« Dans Lanaudière, on ne voudrait pas que ça s’enflamme plus vite qu’ailleurs » – Richard Lessard

Par Élise Brouillette
« Dans Lanaudière, on ne voudrait pas que ça s’enflamme plus vite qu’ailleurs » – Richard Lessard
Le Dr Horacio Arruda était de passage à Joliette. (Photo : L’Action – Jean Chevrette)

BILAN SUR LA LUTTE CONTRE LA COVID-19 DANS LA RÉGION

En conférence de presse le 7 juillet, le directeur régional de santé publique de Lanaudière par intérim, le Dr Richard Lessard, a souligné que si la région connaît une hausse moins importante de cas de la COVID-19 au quotidien, cinq rassemblements ayant eu lieu depuis le 23 juin ont généré de nombreux cas positifs.

Le directeur national de la santé publique, le Dr Horacio Arruda, était de passage dans Lanaudière le 7 juillet. Ce dernier, ainsi que le Dr Richard Lessard et le président-directeur général du Centre de santé et de services sociaux (CISSS) de Lanaudière, Daniel Castonguay, ont effectué le point sur la lutte contre la COVID-19 dans la région.

« J’ai amorcé une tournée afin de rencontrer et de remercier les équipes de santé publique qui travaillent dans l’ombre, mais qui ont sauvé des milliers de vies », a affirmé le Dr Arruda.

Le Dr Richard Lessard a parlé des cas actifs sur le territoire. (Photo : L’Action – Jean Chevrette)

Le Dr Richard Lessard a cité cinq rassemblements de Lanaudois depuis le 23 juin, notamment dans un camping et dans un restaurant de Terrebonne, qui ont entraîné plusieurs cas de contamination. À titre d’exemple, les 23 et 24 juin, 15 personnes se sont rassemblées dans un camping de la région et 6 d’entre elles ont obtenu un résultat positif à la COVID-19. Les équipes de santé publique sont à pied d’œuvre pour retracer et isoler tous les cas et les contacts.

« La game n’est pas finie et on voit de plus en plus de cas de personnes jeunes. Il faut adopter une nouvelle discipline dans Lanaudière, on ne voudrait pas que ça s’enflamme plus vite qu’ailleurs. »

Le Dr Lessard a insisté sur le fait que la première vague n’est pas encore terminée. « Les gens sont fatigués, mais il faut rester aux aguets.
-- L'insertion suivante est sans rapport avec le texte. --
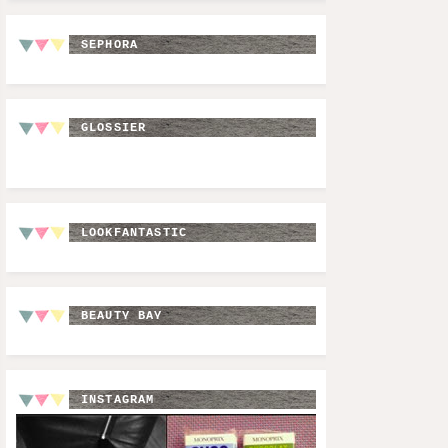
SEPHORA
GLOSSIER
LOOKFANTASTIC
BEAUTY BAY
INSTAGRAM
Il y a beaucoup de personnes qui n’osent pas ou qui ne veulent pas s’isoler même si elles sont positives. »

Le directeur régional de santé publique est revenu sur le fait que la MRC de Joliette a été considérée au même titre que le grand Montréal pour certaines étapes du déconfinement.

« Certains ont été choqués, d’autres se sont sentis protégés, mais c’était la meilleure décision à prendre sur le plan de la santé publique. » Horacio Arruda a d’ailleurs remercié la santé publique de Lanaudière de l’avoir prise. Pour l’automne, le statut de la MRC de Joliette dépendra de l’évolution du nombre de cas.
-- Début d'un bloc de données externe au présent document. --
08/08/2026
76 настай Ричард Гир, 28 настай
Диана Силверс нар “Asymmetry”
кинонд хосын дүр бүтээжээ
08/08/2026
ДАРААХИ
Dans la région, les principaux facteurs de contamination au cours des derniers mois ont été les voyageurs, les travailleurs qui se déplaçaient à Montréal et à Laval et les travailleurs de la santé.

Le Dr Arruda a voulu saluer plusieurs initiatives du CISSS dans la région, dont des interventions auprès des résidences pour aînés et la distribution de paniers de produits locaux.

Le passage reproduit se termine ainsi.